Ceci est pure ironie: le désert et les différents canyons que nous pouvons admirer de nos jours doivent leur splendeur à un travail inépuisable de l'eau. Sédimentation, érosion, je vous épargne un remix de la formation de Bryce canyon, mais, et paradoxalement en ce mois de juillet, l'eau sera le fil conducteur de ce weekend. Les deux derniers jours de ce weekend prolongé, finalement "independance day" nous souffle un vent de liberté, auront pour fonction d'explorer plus en détail le parc de Zion.

Je vous jure, mon intention n'était que de prendre la cascade en photo, le modèle s'y est attachée d'elle même!
Zion était en effet le premier parc que nous avions visité lors de notre ancien périple autour du grand canyon. Enfin, la visite fut si courte, une petite après-midi en somme, que nous nous promîmes de refouler ces terres. J'espère ne pas me répéter mais ce parc a des allures de Jurassic park dans la mesure où pour accéder aux sentiers il faut monter dans un bus (shuttle) qui nous conduit ensuite point par point aux différents lieux voulus. Voix émanant d'un enregistrement contant l'histoire de la vallée que nous allons emprunter, les différents sites et leurs spécialités sont détaillés un à un. Zion human history museum, canyon junction, court of the patriachs, zion lodge, the grotto, weeping rock (qui est en fait la balade que nous avions partiellement domptée la dernière fois), big bend, temple of sinawava, sont les différents lieux à s'attarder. Notre objectif de ce samedi est le terminus du bus et ainsi le temple of sinawava.
Vous n'allez pas me dire que cette jeune femme ne remonte pas son short intentionnellement entre autre pour la photo!
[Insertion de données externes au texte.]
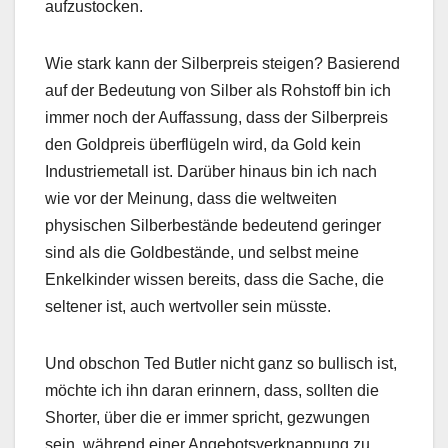
aufzustocken.
Wie stark kann der Silberpreis steigen? Basierend
auf der Bedeutung von Silber als Rohstoff bin ich
immer noch der Auffassung, dass der Silberpreis
den Goldpreis überflügeln wird, da Gold kein
Industriemetall ist. Darüber hinaus bin ich nach
wie vor der Meinung, dass die weltweiten
physischen Silberbestände bedeutend geringer
sind als die Goldbestände, und selbst meine
Enkelkinder wissen bereits, dass die Sache, die
seltener ist, auch wertvoller sein müsste.
Und obschon Ted Butler nicht ganz so bullisch ist,
möchte ich ihn daran erinnern, dass, sollten die
Shorter, über die er immer spricht, gezwungen
sein, während einer Angebotsverknappung zu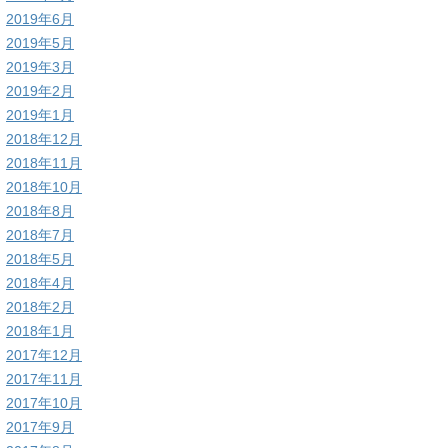
2019年6月
2019年5月
2019年3月
2019年2月
2019年1月
2018年12月
2018年11月
2018年10月
2018年8月
2018年7月
2018年5月
2018年4月
2018年2月
2018年1月
2017年12月
2017年11月
2017年10月
2017年9月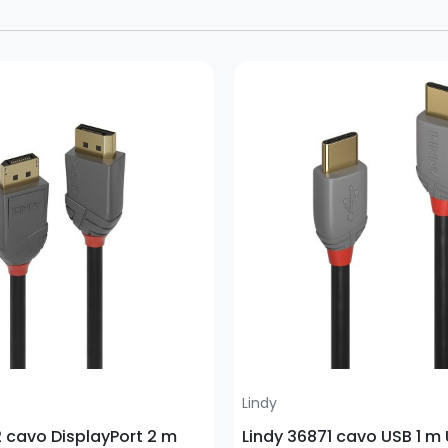
Prezzo
Lindy
 cavo DisplayPort 2 m
Lindy 36871 cavo USB 1 m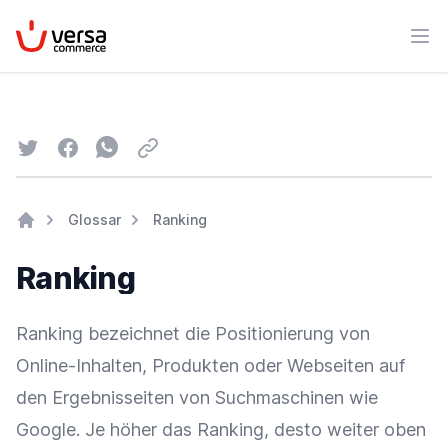
VersaCommerce
Men
Twitter
Facebook
Whatsapp
Email
Glossar
Ranking
Home
Ranking
Ranking bezeichnet die
Positionierung
von
Online-Inhalten, Produkten oder Webseiten auf
den Ergebnisseiten von Suchmaschinen wie
Google
. Je höher das Ranking, desto weiter oben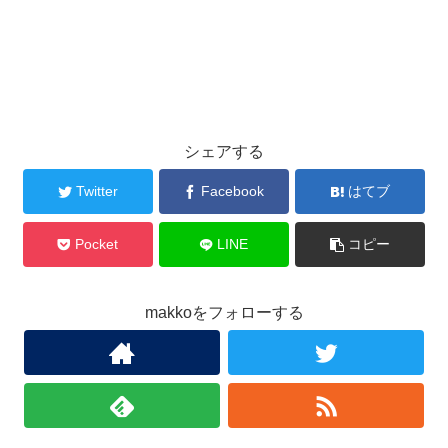
シェアする
Twitter
Facebook
はてブ
Pocket
LINE
コピー
makkoをフォローする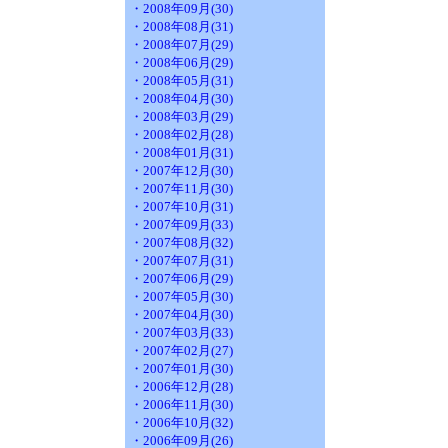
・2008年09月(30)
・2008年08月(31)
・2008年07月(29)
・2008年06月(29)
・2008年05月(31)
・2008年04月(30)
・2008年03月(29)
・2008年02月(28)
・2008年01月(31)
・2007年12月(30)
・2007年11月(30)
・2007年10月(31)
・2007年09月(33)
・2007年08月(32)
・2007年07月(31)
・2007年06月(29)
・2007年05月(30)
・2007年04月(30)
・2007年03月(33)
・2007年02月(27)
・2007年01月(30)
・2006年12月(28)
・2006年11月(30)
・2006年10月(32)
・2006年09月(26)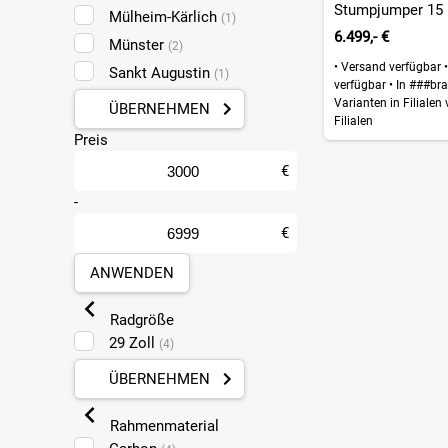
Mülheim-Kärlich
(1)
6.499,- €
Münster
(2)
•
Versand verfügbar
•
Sankt Augustin
(1)
verfügbar
•
In ###bra
Varianten in Filialen
ÜBERNEHMEN
Filialen
Preis
€
-
€
ANWENDEN
Radgröße
29 Zoll
(4)
ÜBERNEHMEN
Rahmenmaterial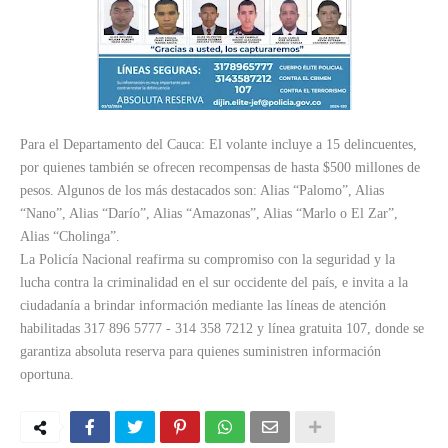
Para el Departamento del Cauca: El volante incluye a 15 delincuentes,
por quienes también se ofrecen recompensas de hasta $500 millones de
pesos. Algunos de los más destacados son: Alias “Palomo”, Alias
“Nano”, Alias “Darío”, Alias “Amazonas”, Alias “Marlo o El Zar”,
Alias “Cholinga”.
La Policía Nacional reafirma su compromiso con la seguridad y la
lucha contra la criminalidad en el sur occidente del país, e invita a la
ciudadanía a brindar información mediante las líneas de atención
habilitadas 317 896 5777 - 314 358 7212 y línea gratuita 107, donde se
garantiza absoluta reserva para quienes suministren información
oportuna.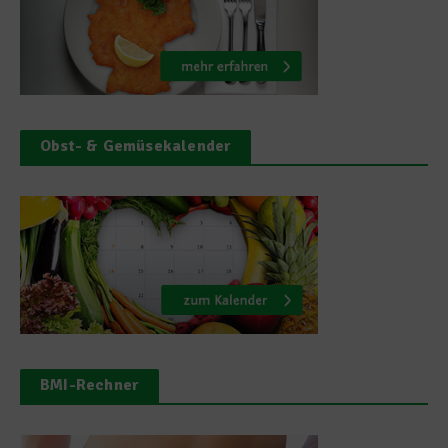
Obst- & Gemüsekalender
BMI-Rechner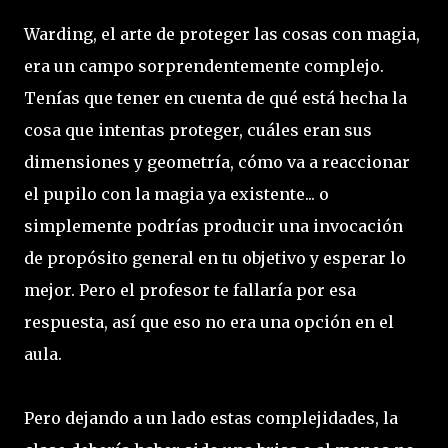
Warding, el arte de proteger las cosas con magia,
era un campo sorprendentemente complejo.
Tenías que tener en cuenta de qué está hecha la
cosa que intentas proteger, cuáles eran sus
dimensiones y geometría, cómo va a reaccionar
el pupilo con la magia ya existente... o
simplemente podrías producir una invocación
de propósito general en tu objetivo y esperar lo
mejor. Pero el profesor te fallaría por esa
respuesta, así que eso no era una opción en el
aula.
Pero dejando a un lado estas complejidades, la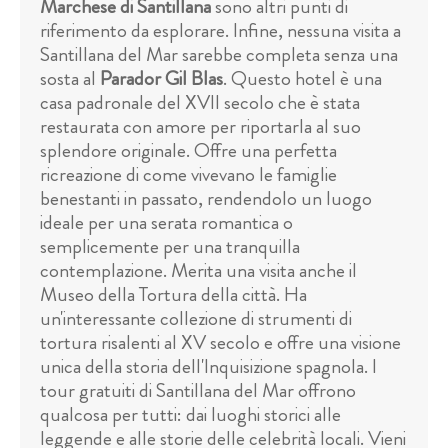
Marchese di Santillana
sono altri punti di
riferimento da esplorare. Infine, nessuna visita a
Santillana del Mar sarebbe completa senza una
sosta al
Parador Gil Blas
. Questo hotel è una
casa padronale del XVII secolo che è stata
restaurata con amore per riportarla al suo
splendore originale. Offre una perfetta
ricreazione di come vivevano le famiglie
benestanti in passato, rendendolo un luogo
ideale per una serata romantica o
semplicemente per una tranquilla
contemplazione. Merita una visita anche il
Museo della Tortura della città. Ha
un'interessante collezione di strumenti di
tortura risalenti al XV secolo e offre una visione
unica della storia dell'Inquisizione spagnola. I
tour gratuiti di Santillana del Mar offrono
qualcosa per tutti: dai luoghi storici alle
leggende e alle storie delle celebrità locali. Vieni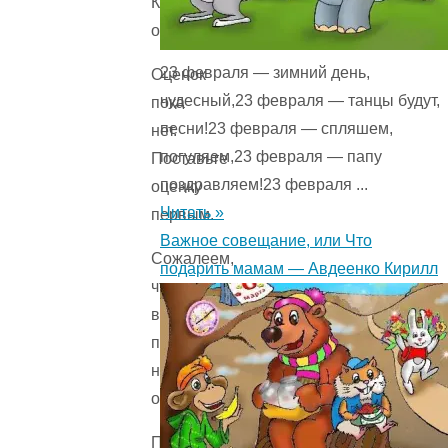
Количестов
оценок
23 февраля — зимний день,
Оценок
чудесный,23 февраля — танцы будут,
пока
песни!23 февраля — спляшем,
нет.
погуляем,23 февраля — папу
Поставьте
поздравляем!23 февраля ...
оценку
Читать »
первым.
Важное совещание, или Что
Сожалеем,
подарить мамам — Авдеенко Кирилл
что
вы
поставили
низкую
оценку!
Помогите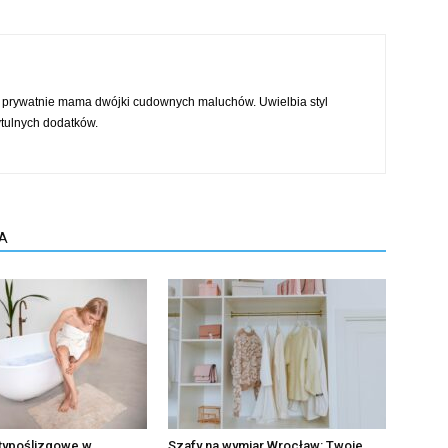
 prywatnie mama dwójki cudownych maluchów. Uwielbia styl
tulnych dodatków.
A
ntypoślizgowe w
Szafy na wymiar Wrocław: Twoje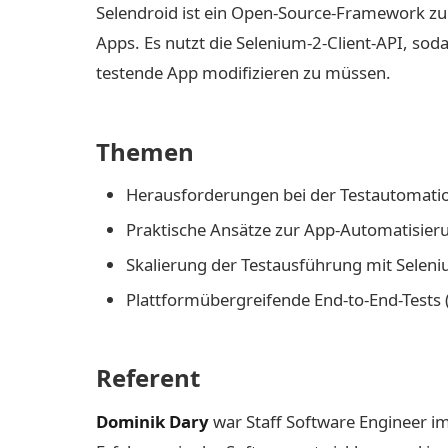
Selendroid ist ein Open-Source-Framework zu
Apps. Es nutzt die Selenium-2-Client-API, so
testende App modifizieren zu müssen.
Themen
Herausforderungen bei der Testautomatio
Praktische Ansätze zur App-Automatisier
Skalierung der Testausführung mit Seleni
Plattformübergreifende End-to-End-Tests 
Referent
Dominik Dary
war Staff Software Engineer im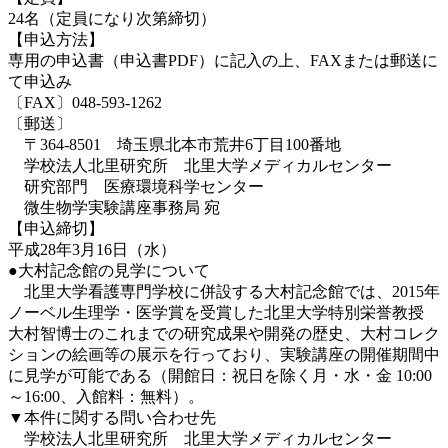
24名（定員になり次第締切）
【申込方法】
専用の申込書（申込書PDF）に記入の上、FAXまたは郵送に
て申込み
〔FAX〕048-593-1262
〔郵送〕
〒364-8501 埼玉県北本市荒井6丁目100番地
学校法人北里研究所 北里大学メディカルセンター
研究部門 医療環境科学センター
微生物学実験講座事務局 宛
【申込締切】
平成28年3月16日（水）
●大村記念館の見学について
北里大学看護専門学校に併設する大村記念館では、2015年
ノーベル生理学・医学賞を受賞した北里大学特別栄誉教授
大村智博士のこれまでの研究成果や開発の歴史、大村コレク
ションの絵画等の展示を行っており、実験講座の開催期間中
に見学が可能である（開館日：祝日を除く月・水・金 10:00
～16:00、入館料：無料）。
▼本件に関する問い合わせ先
学校法人北里研究所 北里大学メディカルセンター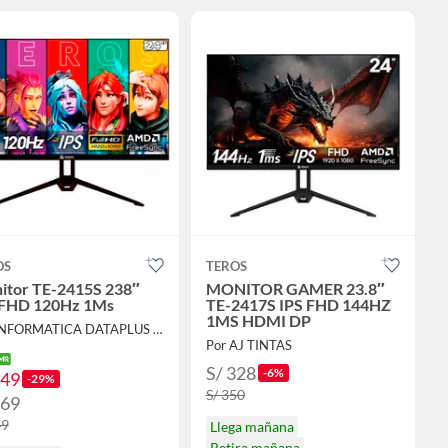
OS
TEROS
itor TE-2415S 238″
MONITOR GAMER 23.8″
 FHD 120Hz 1Ms
TE-2417S IPS FHD 144HZ
1MS HDMI DP
Por INFORMATICA DATAPLUS SAC
Por AJ TINTAS
S/ 328
-6%
249
-29%
S/ 350
269
49
Llega mañana
Retira mañana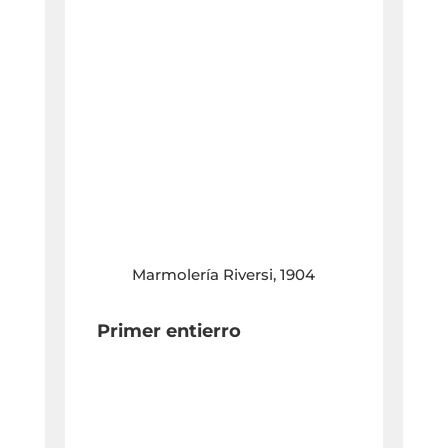
Marmolería Riversi, 1904
Primer entierro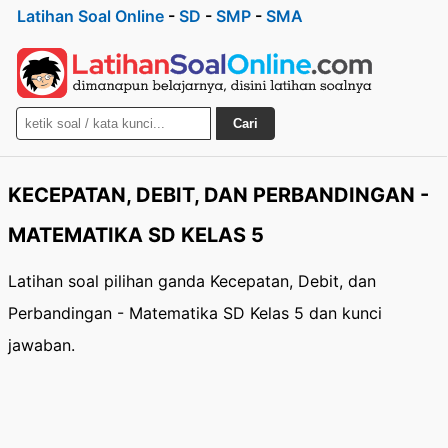
Latihan Soal Online
-
SD
-
SMP
-
SMA
Cari
KECEPATAN, DEBIT, DAN PERBANDINGAN -
MATEMATIKA SD KELAS 5
Latihan soal pilihan ganda Kecepatan, Debit, dan
Perbandingan - Matematika SD Kelas 5 dan kunci
jawaban.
En fait, le shuttle longe la vallée et suit le cours de la rivière (virgin river). En fond de canyon, le cours de la rivière s'élève progressivement dans les interstices du plateau. Mais qui dit canyon, dit chemin étroit, et qui dit rivière et ascension, dit torrent cloîtré au beau milieu d'immenses murs rocailleux. Pour faire simple, la balade ne peut se faire sans être mouillé! A certains endroits l'eau atteignait le bas de mon bassin, soit 2 à 3 feet de profondeur (bien 1 mètre d'eau). Entre les personnes qui se promènent avec précaution cherchant à se mouiller le moins possible, et les autres qui ont finalement compris les joies de l'eau et se sont équipés pour l'occasion en conséquence: claquettes (même si ce n'est pas les meilleurs souliers que des pieds peuvent espérer) et l'indispensable maillot de bain, la balade bien que plus lente qu'à l'accoutumée reste fort sympathique.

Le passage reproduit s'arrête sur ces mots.